** Exercise material follows **

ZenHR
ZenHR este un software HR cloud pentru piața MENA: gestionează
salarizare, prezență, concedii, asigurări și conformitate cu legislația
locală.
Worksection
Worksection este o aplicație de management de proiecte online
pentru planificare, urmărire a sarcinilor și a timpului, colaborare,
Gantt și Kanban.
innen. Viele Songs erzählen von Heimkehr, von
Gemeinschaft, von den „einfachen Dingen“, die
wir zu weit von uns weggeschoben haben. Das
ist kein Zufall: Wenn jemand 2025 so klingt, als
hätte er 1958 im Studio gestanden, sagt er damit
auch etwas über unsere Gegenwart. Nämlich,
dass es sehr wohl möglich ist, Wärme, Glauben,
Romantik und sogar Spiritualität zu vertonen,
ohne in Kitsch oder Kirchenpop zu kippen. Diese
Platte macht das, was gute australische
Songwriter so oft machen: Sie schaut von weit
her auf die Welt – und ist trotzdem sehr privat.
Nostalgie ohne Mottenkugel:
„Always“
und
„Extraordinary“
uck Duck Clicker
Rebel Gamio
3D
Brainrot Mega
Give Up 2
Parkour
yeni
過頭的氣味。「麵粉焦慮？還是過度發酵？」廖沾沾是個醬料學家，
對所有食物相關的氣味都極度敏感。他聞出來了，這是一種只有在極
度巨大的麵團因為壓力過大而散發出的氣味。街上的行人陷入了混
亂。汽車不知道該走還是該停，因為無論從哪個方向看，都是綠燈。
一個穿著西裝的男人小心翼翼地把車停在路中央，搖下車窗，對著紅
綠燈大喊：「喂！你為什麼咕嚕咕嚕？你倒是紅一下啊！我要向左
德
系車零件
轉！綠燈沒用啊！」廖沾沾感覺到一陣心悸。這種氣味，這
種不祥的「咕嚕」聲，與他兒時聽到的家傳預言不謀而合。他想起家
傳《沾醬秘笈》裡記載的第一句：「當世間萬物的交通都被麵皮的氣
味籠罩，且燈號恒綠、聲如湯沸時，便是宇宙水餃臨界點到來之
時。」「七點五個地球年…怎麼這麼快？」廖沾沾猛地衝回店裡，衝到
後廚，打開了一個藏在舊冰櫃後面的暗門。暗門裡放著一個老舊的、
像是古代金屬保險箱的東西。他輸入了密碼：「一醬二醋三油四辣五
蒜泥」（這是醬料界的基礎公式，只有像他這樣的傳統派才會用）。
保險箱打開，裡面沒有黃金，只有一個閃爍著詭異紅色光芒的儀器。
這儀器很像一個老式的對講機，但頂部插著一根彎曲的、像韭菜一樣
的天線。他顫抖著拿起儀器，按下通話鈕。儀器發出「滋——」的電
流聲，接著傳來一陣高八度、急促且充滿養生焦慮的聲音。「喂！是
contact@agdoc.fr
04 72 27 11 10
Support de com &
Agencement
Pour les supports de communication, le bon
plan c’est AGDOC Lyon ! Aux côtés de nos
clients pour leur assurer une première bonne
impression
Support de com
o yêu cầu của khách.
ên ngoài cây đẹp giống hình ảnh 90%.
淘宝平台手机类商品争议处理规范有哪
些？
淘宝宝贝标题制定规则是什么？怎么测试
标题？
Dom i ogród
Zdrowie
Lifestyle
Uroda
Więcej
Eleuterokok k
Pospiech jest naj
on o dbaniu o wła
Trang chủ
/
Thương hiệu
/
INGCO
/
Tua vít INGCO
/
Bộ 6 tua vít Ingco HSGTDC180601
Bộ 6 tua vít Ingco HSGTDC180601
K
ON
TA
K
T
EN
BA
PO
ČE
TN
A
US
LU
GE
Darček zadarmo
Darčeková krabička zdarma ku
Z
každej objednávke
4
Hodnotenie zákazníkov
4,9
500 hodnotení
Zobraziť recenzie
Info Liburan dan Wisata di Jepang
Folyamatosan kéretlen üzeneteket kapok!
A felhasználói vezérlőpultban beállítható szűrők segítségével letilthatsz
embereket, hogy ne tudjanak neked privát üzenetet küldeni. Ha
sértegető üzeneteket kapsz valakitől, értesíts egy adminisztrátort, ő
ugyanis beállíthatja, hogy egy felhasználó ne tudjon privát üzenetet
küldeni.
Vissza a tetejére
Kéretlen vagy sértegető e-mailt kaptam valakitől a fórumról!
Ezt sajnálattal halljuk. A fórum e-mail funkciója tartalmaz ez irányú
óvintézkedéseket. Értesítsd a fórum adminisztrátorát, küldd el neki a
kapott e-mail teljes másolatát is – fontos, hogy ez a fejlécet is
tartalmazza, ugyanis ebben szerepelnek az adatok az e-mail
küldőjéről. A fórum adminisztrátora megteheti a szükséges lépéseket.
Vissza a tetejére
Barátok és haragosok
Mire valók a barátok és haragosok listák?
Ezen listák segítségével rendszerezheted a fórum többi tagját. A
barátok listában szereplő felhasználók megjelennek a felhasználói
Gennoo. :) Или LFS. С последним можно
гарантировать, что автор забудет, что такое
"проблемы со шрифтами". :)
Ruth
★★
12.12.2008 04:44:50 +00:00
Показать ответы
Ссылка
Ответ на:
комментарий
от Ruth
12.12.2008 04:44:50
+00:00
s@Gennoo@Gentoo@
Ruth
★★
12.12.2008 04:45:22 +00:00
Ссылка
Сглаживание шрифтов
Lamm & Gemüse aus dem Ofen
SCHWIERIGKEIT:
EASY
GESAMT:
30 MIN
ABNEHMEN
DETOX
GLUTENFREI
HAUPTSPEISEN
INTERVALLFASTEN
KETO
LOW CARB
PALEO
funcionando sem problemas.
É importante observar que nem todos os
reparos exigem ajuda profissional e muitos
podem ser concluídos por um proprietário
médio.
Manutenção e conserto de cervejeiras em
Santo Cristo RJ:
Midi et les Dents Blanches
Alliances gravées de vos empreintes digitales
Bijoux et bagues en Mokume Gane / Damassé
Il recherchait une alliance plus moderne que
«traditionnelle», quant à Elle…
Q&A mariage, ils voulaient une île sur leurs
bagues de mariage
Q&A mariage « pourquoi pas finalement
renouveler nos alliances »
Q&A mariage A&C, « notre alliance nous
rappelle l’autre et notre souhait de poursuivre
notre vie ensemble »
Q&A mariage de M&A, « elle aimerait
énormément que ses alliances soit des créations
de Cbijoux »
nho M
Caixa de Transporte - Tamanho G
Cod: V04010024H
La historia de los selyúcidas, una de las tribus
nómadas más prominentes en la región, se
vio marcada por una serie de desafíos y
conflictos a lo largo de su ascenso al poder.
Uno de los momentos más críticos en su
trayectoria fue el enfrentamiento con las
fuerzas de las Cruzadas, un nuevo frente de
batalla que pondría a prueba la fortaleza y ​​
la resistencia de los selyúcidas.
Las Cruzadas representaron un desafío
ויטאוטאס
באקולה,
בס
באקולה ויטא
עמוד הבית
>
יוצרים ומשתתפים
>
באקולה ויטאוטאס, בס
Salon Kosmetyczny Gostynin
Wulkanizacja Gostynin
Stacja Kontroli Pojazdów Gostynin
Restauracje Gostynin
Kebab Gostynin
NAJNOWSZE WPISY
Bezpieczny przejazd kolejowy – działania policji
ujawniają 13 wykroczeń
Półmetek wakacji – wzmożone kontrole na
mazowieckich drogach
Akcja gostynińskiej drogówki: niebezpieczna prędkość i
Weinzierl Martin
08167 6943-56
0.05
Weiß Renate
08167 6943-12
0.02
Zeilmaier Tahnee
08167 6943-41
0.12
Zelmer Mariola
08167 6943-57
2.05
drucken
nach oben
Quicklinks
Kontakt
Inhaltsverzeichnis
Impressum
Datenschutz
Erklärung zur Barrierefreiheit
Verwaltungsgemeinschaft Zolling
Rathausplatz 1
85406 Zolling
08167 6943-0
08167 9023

** End of Exercise material **

## [Task brief]
In the entries above, find the line holding "batalla que pondría" and the line holding "Stacja Kontroli Pojazdów Gostynin"; print both of them and every line between, exactly, and nothing else.

## [Finished exercise]
batalla que pondría a prueba la fortaleza y ​​
la resistencia de los selyúcidas.
Las Cruzadas representaron un desafío
ויטאוטאס
באקולה,
בס
באקולה ויטא
עמוד הבית
>
יוצרים ומשתתפים
>
באקולה ויטאוטאס, בס
Salon Kosmetyczny Gostynin
Wulkanizacja Gostynin
Stacja Kontroli Pojazdów Gostynin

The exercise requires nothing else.